Comments (26)
Added http://ci.ros2.org/job/ci_turtlebot-demo_linux-aarch64/102/ to the list of builds above.
Edit: er.. http://ci.ros2.org/job/ci_linux-aarch64/548/
from ci.
This is a sort of time bomb / hot potato for whichever buildfarmer's touch to the Dockerfile re-triggers this issue.
moby/moby#1171 looks very promising. I might get a chance to circle back to this during my buildfarmercop reign.
from ci.
moby/moby#27384 is perhaps the root cause of this. Docker 1.12.x on ARM64 is compiled with Go 1.7, and Go has a bug that's tickled by Docker.
The good news is that we're looking at Go 1.9 successfully being available as a binary release for ARM64 from the Go project, and in some reasonable timeframe after that there should be a fresh binary for ARM64 of Docker that can be easily consumed.
In the meantime the best strategy is to reduce the number of layers you use. There are various Docker optimization strategies to pursue that would reduce the size of the Dockerfile and thus eliminate layers and build steps, with a performance improvement. Looking at
https://github.com/ros2/ci/blob/master/linux_docker_resources/Dockerfile
In particular successive RUN commands can usually be merged, e.g. as
RUN foo
RUN bar
is almost always equivalent to your purposes to
RUN foo && bar
and that wipes out a layer.
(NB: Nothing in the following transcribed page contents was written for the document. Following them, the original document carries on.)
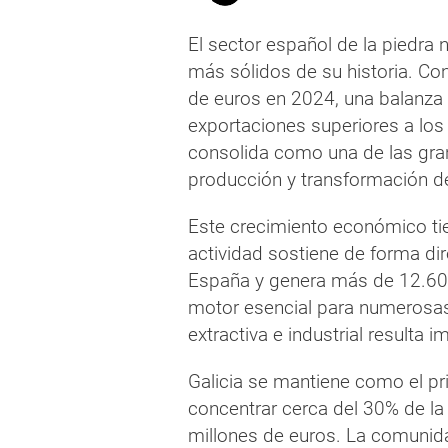
El sector español de la piedra
más sólidos de su historia. Con
de euros en 2024, una balanza 
exportaciones superiores a los 
consolida como una de las gra
producción y transformación de
Este crecimiento económico ti
actividad sostiene de forma dir
España y genera más de 12.600
motor esencial para numerosas
extractiva e industrial resulta 
Galicia se mantiene como el pri
concentrar cerca del 30% de la
millones de euros. La comunida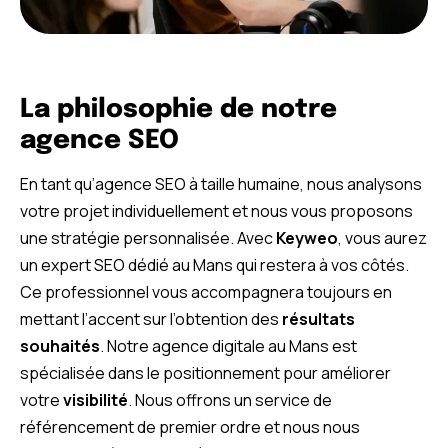
La philosophie de notre
agence SEO
En tant qu’agence SEO à taille humaine, nous analysons
votre projet individuellement et nous vous proposons
une stratégie personnalisée. Avec
Keyweo
, vous aurez
un expert SEO dédié au Mans qui restera à vos côtés.
Ce professionnel vous accompagnera toujours en
mettant l’accent sur l’obtention des
résultats
souhaités
. Notre agence digitale au Mans est
spécialisée dans le positionnement pour améliorer
votre
visibilité
. Nous offrons un service de
référencement de premier ordre et nous nous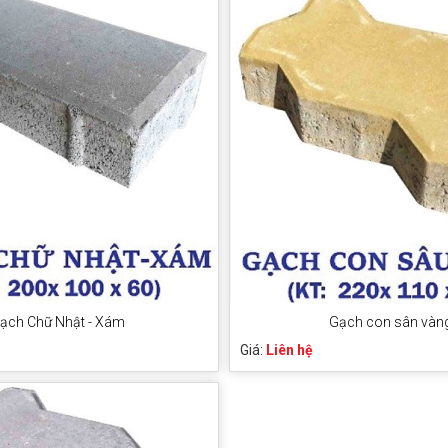
ạch Chữ Nhật - Xám
Gạch con sân vàn
Giá:
Liên hệ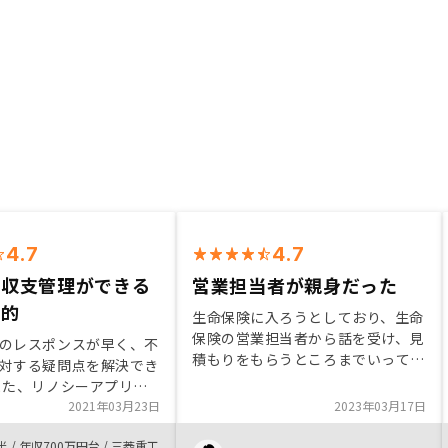
4.7
4.7
で収支管理ができる
営業担当者が親身だった
力的
生命保険に入ろうとしており、生命
保険の営業担当者から話を受け、見
のレスポンスが早く、不
積もりをもらうところまでいってい
対する疑問点を解決でき
たが、不動産会社に勤める友人か
また、リノシーアプリで
ら、不動産投資であれば、死んだ時
できるという点が、個人
2021年03月23日
2023年03月17日
にローン返済義務がなくなり、生命
かったです。 今後、複
保険代わりとして使用できると言わ
半
/
年収700万円台
/
三菱重工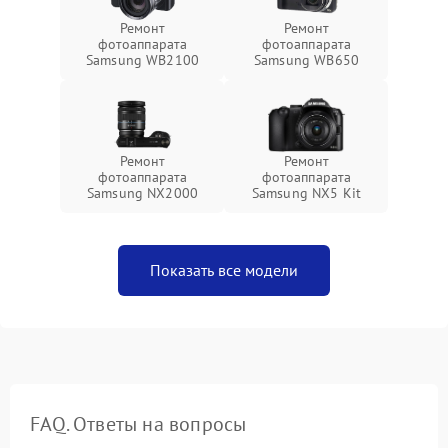
Ремонт
Ремонт
фотоаппарата
фотоаппарата
Samsung WB2100
Samsung WB650
Ремонт
Ремонт
фотоаппарата
фотоаппарата
Samsung NX2000
Samsung NX5 Kit
Показать все модели
FAQ. Ответы на вопросы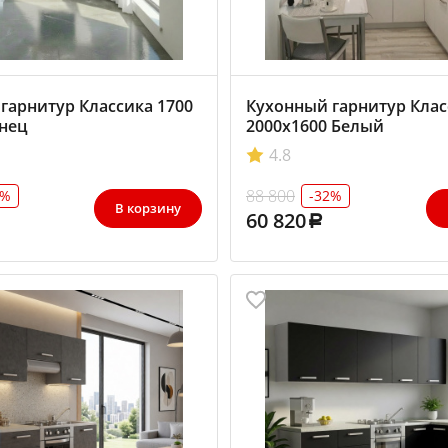
гарнитур Классика 1700
Кухонный гарнитур Клас
нец
2000х1600 Белый
4.8
88 800
2%
-32%
В корзину
60 820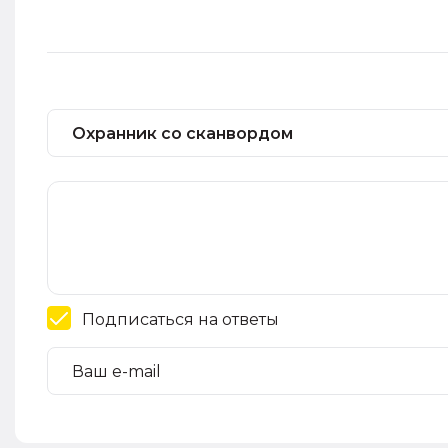
Подписаться на ответы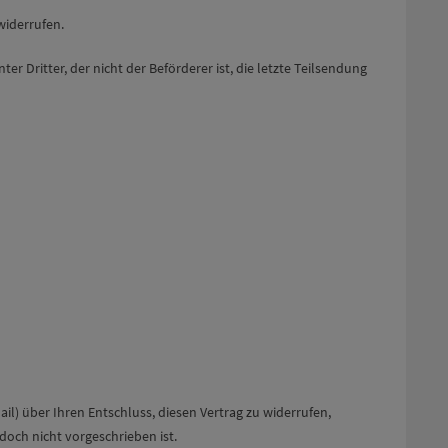
widerrufen.
r Dritter, der nicht der Beförderer ist, die letzte Teilsendung
Mail) über Ihren Entschluss, diesen Vertrag zu widerrufen,
doch nicht vorgeschrieben ist.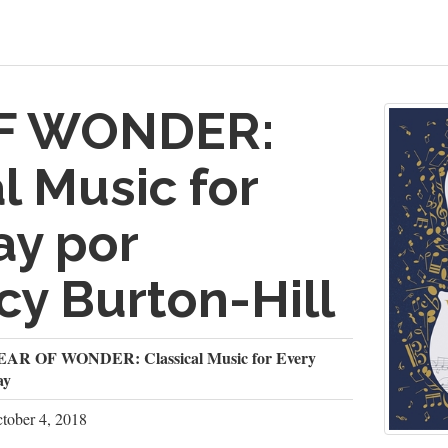
F WONDER:
l Music for
ay por
y Burton-Hill
EAR OF WONDER: Classical Music for Every
ay
tober 4, 2018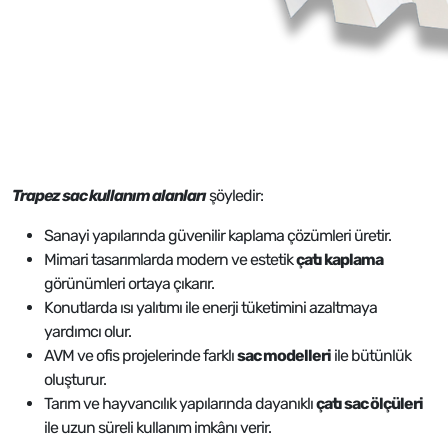
Trapez sac kullanım alanları
şöyledir:
Sanayi yapılarında güvenilir kaplama çözümleri üretir.
Mimari tasarımlarda modern ve estetik
çatı kaplama
görünümleri ortaya çıkarır.
Konutlarda ısı yalıtımı ile enerji tüketimini azaltmaya
yardımcı olur.
AVM ve ofis projelerinde farklı
sac modelleri
ile bütünlük
oluşturur.
Tarım ve hayvancılık yapılarında dayanıklı
çatı sac ölçüleri
ile uzun süreli kullanım imkânı verir.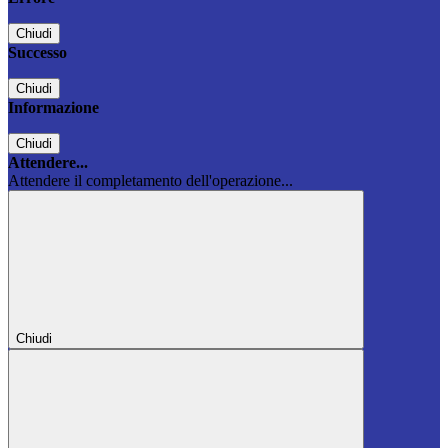
Chiudi
Successo
Chiudi
Informazione
Chiudi
Attendere...
Attendere il completamento dell'operazione...
Chiudi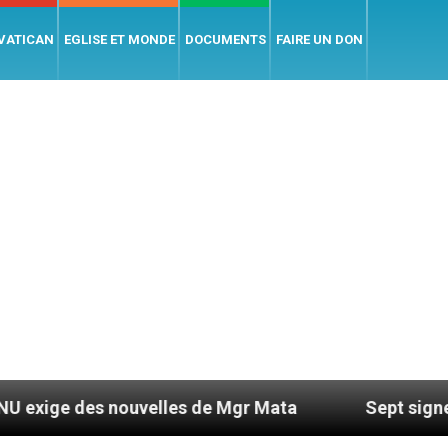
 VATICAN
EGLISE ET MONDE
DOCUMENTS
FAIRE UN DON
s nouvelles de Mgr Mata
Sept signes pour repér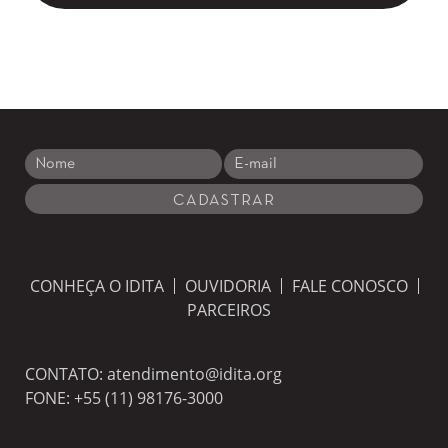
CONHEÇA O IDITA
OUVIDORIA
FALE CONOSCO
PARCEIROS
CONTATO:
atendimento@idita.org
FONE:
+55 (11) 98176-3000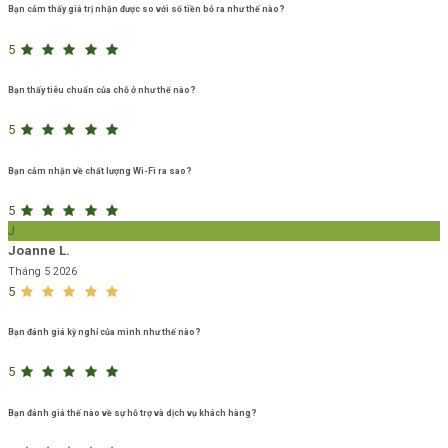
Bạn cảm thấy giá trị nhận được so với số tiền bỏ ra như thế nào?
5
Bạn thấy tiêu chuẩn của chỗ ở như thế nào?
5
Bạn cảm nhận về chất lượng Wi-Fi ra sao?
5
J
Joanne L.
Tháng 5 2026
5
Bạn đánh giá kỳ nghỉ của mình như thế nào?
5
Bạn đánh giá thế nào về sự hỗ trợ và dịch vụ khách hàng?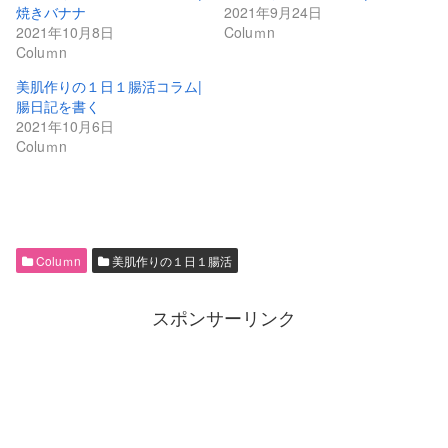
焼きバナナ
2021年9月24日
2021年10月8日
Coluｍn
Coluｍn
美肌作りの１日１腸活コラム|
腸日記を書く
2021年10月6日
Coluｍn
Coluｍn
美肌作りの１日１腸活
スポンサーリンク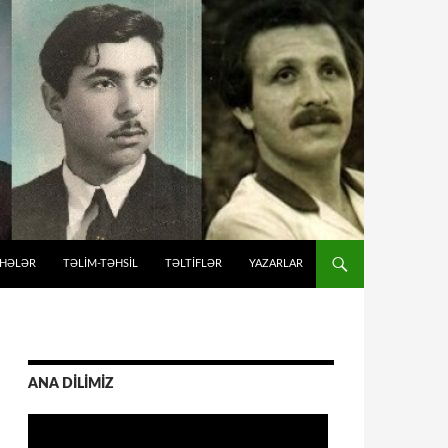
İHƏLƏR
TƏLIM-TƏHSIL
TƏLTİFLƏR
YAZARLAR
ANA DİLİMİZ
You might look at this (vintage) writeup
https://blog.tutum.co/2014/10/22/how-to-optimize-your-dockerfile/
that's pretty useful. Newest Docker has some more tricks up its sleeve, so don't go completely overboard on optimizing, but there are small changes that should help stability.
from ci.
My understanding is that this has been resolved by upgrading the version of Docker on the arm64 machines to one that has better file system stability.
from ci.
My understanding is that this has been resolved by upgrading the version of Docker on the arm64 machines to one that has better file system stability.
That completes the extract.